Da magst du recht haben Felix Jacobi, 
dennoch denke ich das es mit Confixx möglich ist Kunden an zu legen etc... Wenn ich falsch liege lass ich mich gerne korigieren. 

Er müsste aber schon wissen was er sich da bestellt hat.

Einfach mal probieren


----------



## Flex (26. Juni 2007)

Ist es normalerweise auch, weshalb ich auf das Confixx Handbuch verlinkt habe...
Aber anscheinend wollte er sich den Wälzer nicht antun


----------



## Crav3X (26. Juni 2007)

Ja, die Lese faulheit kenn ich... ^^


----------



## Ingolo (27. Juni 2007)

Naja ich hab da schon mal reingeschaut, aber kapieren tu ich noch nix. ^^

Gruß


----------



## Crav3X (27. Juni 2007)

Machen wir es einfacher...

Was hast du für Login daten für Confixx? Bist du nur Entbenutzer oder kannst du Kunden Anlegen? (Reseller)
Falls du einen vServer hast solltest du dich in confixx mit "Administrator" einlogen können.
Dort kannst du Reseller anlegen und von einem Reseller aus einen Entkunden...

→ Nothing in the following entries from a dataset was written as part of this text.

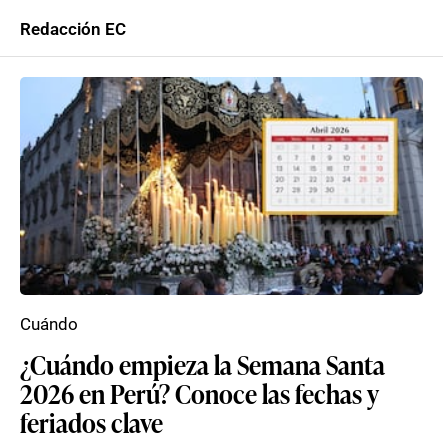
Redacción EC
Cuándo
¿Cuándo empieza la Semana Santa
2026 en Perú? Conoce las fechas y
feriados clave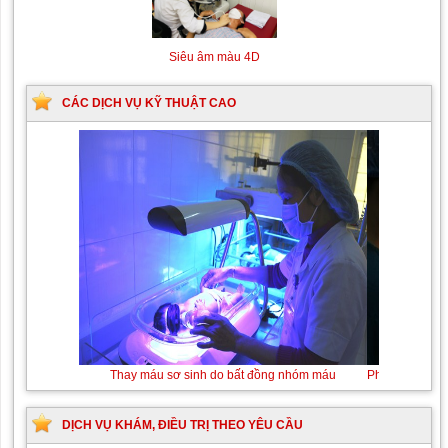
Siêu âm màu 4D
CÁC DỊCH VỤ KỸ THUẬT CAO
Thay máu sơ sinh do bất đồng nhóm máu
DỊCH VỤ KHÁM, ĐIỀU TRỊ THEO YÊU CẦU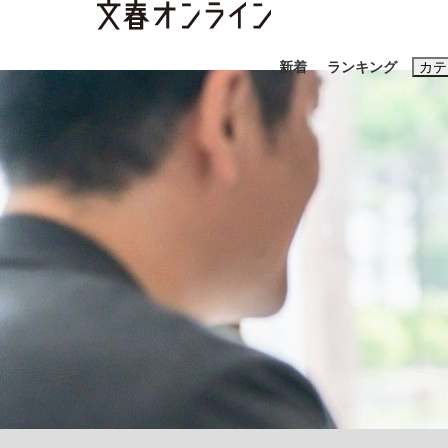
新着
ランキング
カテ
スクープ
ニュー
おすすめのキ
#藤田晋
#三
#玉木雄一郎
「90%は失敗する。でも…」本田圭佑が初め
終戦から81年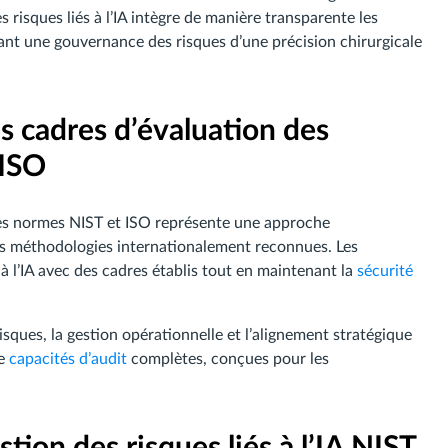
 risques liés à l’IA intègre de manière transparente les
nt une gouvernance des risques d’une précision chirurgicale
s cadres d’évaluation des
/ISO
ec les normes NIST et ISO représente une approche
des méthodologies internationalement reconnues. Les
à l’IA avec des cadres établis tout en maintenant la
sécurité
isques, la gestion opérationnelle et l’alignement stratégique
de
capacités d’audit
complètes, conçues pour les
tion des risques liés à l’IA NIST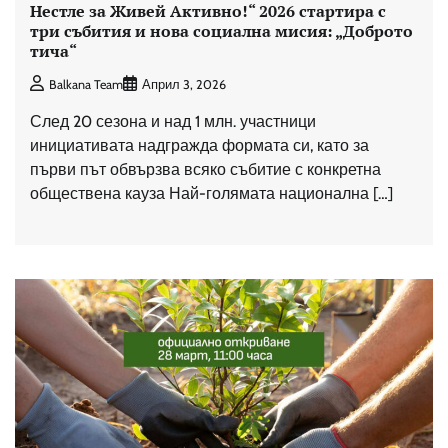
Нестле за Живей Активно!“ 2026 стартира с
три събития и нова социална мисия: „Доброто
тича“
Balkana Team
Април 3, 2026
След 20 сезона и над 1 млн. участници
инициативата надгражда формата си, като за
първи път обвързва всяко събитие с конкретна
обществена кауза Най-голямата национална […]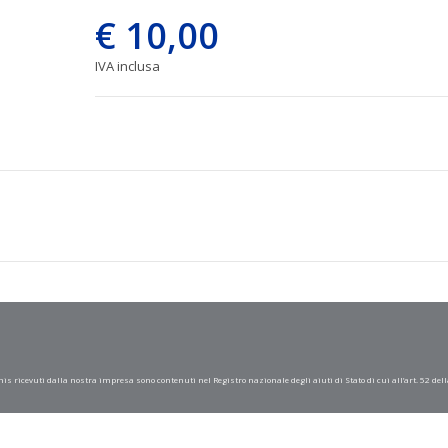
€ 10,00
IVA inclusa
mis ricevuti dalla nostra impresa sono contenuti nel Registro nazionale degli aiuti di Stato di cui all’art. 52 dell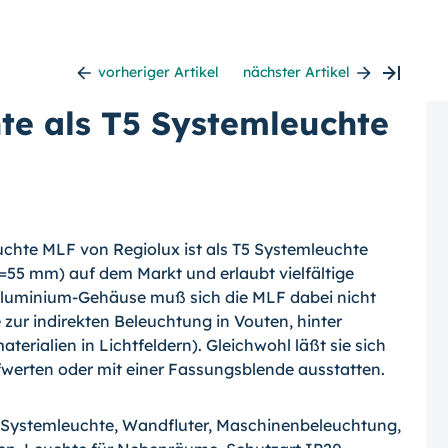
vorheriger Artikel
nächster Artikel
te als T5 Systemleuchte
euchte MLF von Regiolux ist als T5 Systemleuchte
H=55 mm) auf dem Markt und erlaubt vielfältige
Aluminium-Gehäuse muß sich die MLF dabei nicht
e zur indirekten Beleuchtung in Vouten, hinter
erialien in Lichtfeldern). Gleichwohl läßt sie sich
fwerten oder mit einer Fassungsblende ausstatten.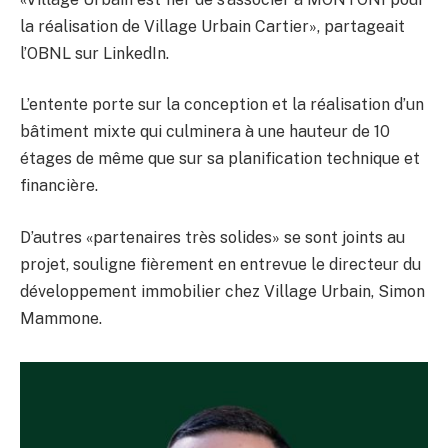
la réalisation de Village Urbain Cartier», partageait
l’OBNL sur LinkedIn.
L’entente porte sur la conception et la réalisation d’un
bâtiment mixte qui culminera à une hauteur de 10
étages de même que sur sa planification technique et
financière.
D’autres «partenaires très solides» se sont joints au
projet, souligne fièrement en entrevue le directeur du
développement immobilier chez Village Urbain, Simon
Mammone.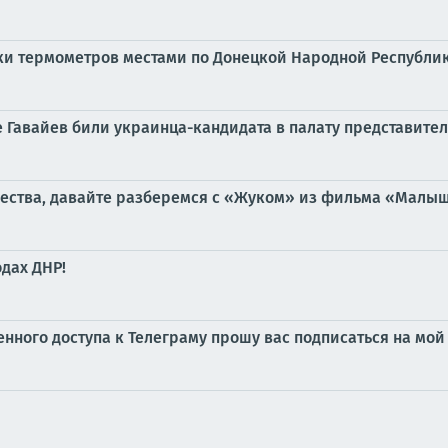
бики термометров местами по Донецкой Народной Республике
е Гавайев били украинца-кандидата в палату представите
чества, давайте разберемся с «Жуком» из фильма «Малыш»,
дах ДНР!
ченного доступа к Телеграму прошу вас подписаться на м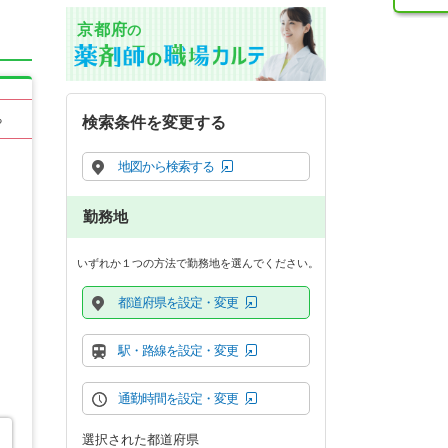
京都府
の
る
検索条件を変更する
地図から検索する
勤務地
いずれか１つの方法で勤務地を選んでください。
都道府県を設定・変更
駅・路線を設定・変更
通勤時間を設定・変更
選択された都道府県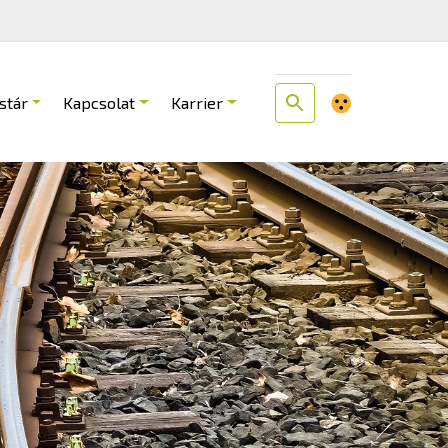
stár
Kapcsolat
Karrier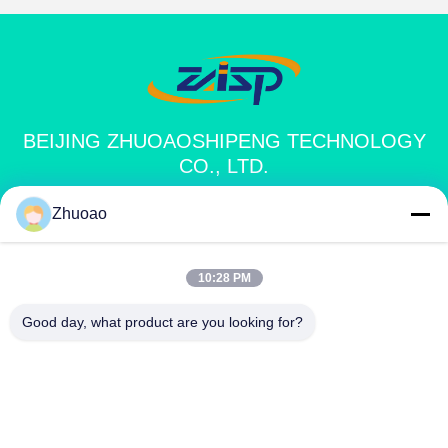
BEIJING ZHUOAOSHIPENG TECHNOLOGY
CO., LTD.
Zhuoao
service@cnzasp.com
86-138-10893981
10:28 PM
Kamer 2005, verdieping 20, gebouw A, Shagnlian Building,
Good day, what product are you looking for?
nummer 4, Fufeng Road, Beijing, China
China Goede kwaliteit Automatische Meerpalen Leverancier. Copyright ©
2024-2026 Beijing Zhuoaoshipeng Technology Co., Ltd. . Alle rechten
voorbehouden.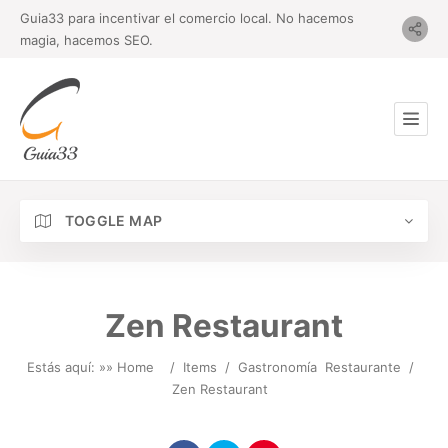
Guia33 para incentivar el comercio local. No hacemos
magia, hacemos SEO.
TOGGLE MAP
Zen Restaurant
Estás aquí: »
» Home
/
Items
/
Gastronomía
Restaurante
/
Zen Restaurant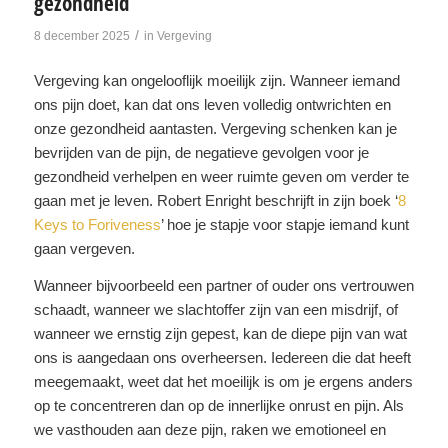
gezondheid
/
8 december 2025
in
Vergeving
Vergeving kan ongelooflijk moeilijk zijn. Wanneer iemand
ons pijn doet, kan dat ons leven volledig ontwrichten en
onze gezondheid aantasten. Vergeving schenken kan je
bevrijden van de pijn, de negatieve gevolgen voor je
gezondheid verhelpen en weer ruimte geven om verder te
gaan met je leven. Robert Enright beschrijft in zijn boek ‘
8
Keys to Foriveness
’ hoe je stapje voor stapje iemand kunt
gaan vergeven.
Wanneer bijvoorbeeld een partner of ouder ons vertrouwen
schaadt, wanneer we slachtoffer zijn van een misdrijf, of
wanneer we ernstig zijn gepest, kan de diepe pijn van wat
ons is aangedaan ons overheersen. Iedereen die dat heeft
meegemaakt, weet dat het moeilijk is om je ergens anders
op te concentreren dan op de innerlijke onrust en pijn. Als
we vasthouden aan deze pijn, raken we emotioneel en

falls dein Login bei Confixx sich jeweils auf web(xyz) beschränkt, kannst du das vorhaben mit kunden anlegen leider vergessen.

Ansonsten könntest du einfach mal den Link posten wo du dein "Server" gemietet hast... dann könnte man nach sehen was du wirklich für ein Server hast.


----------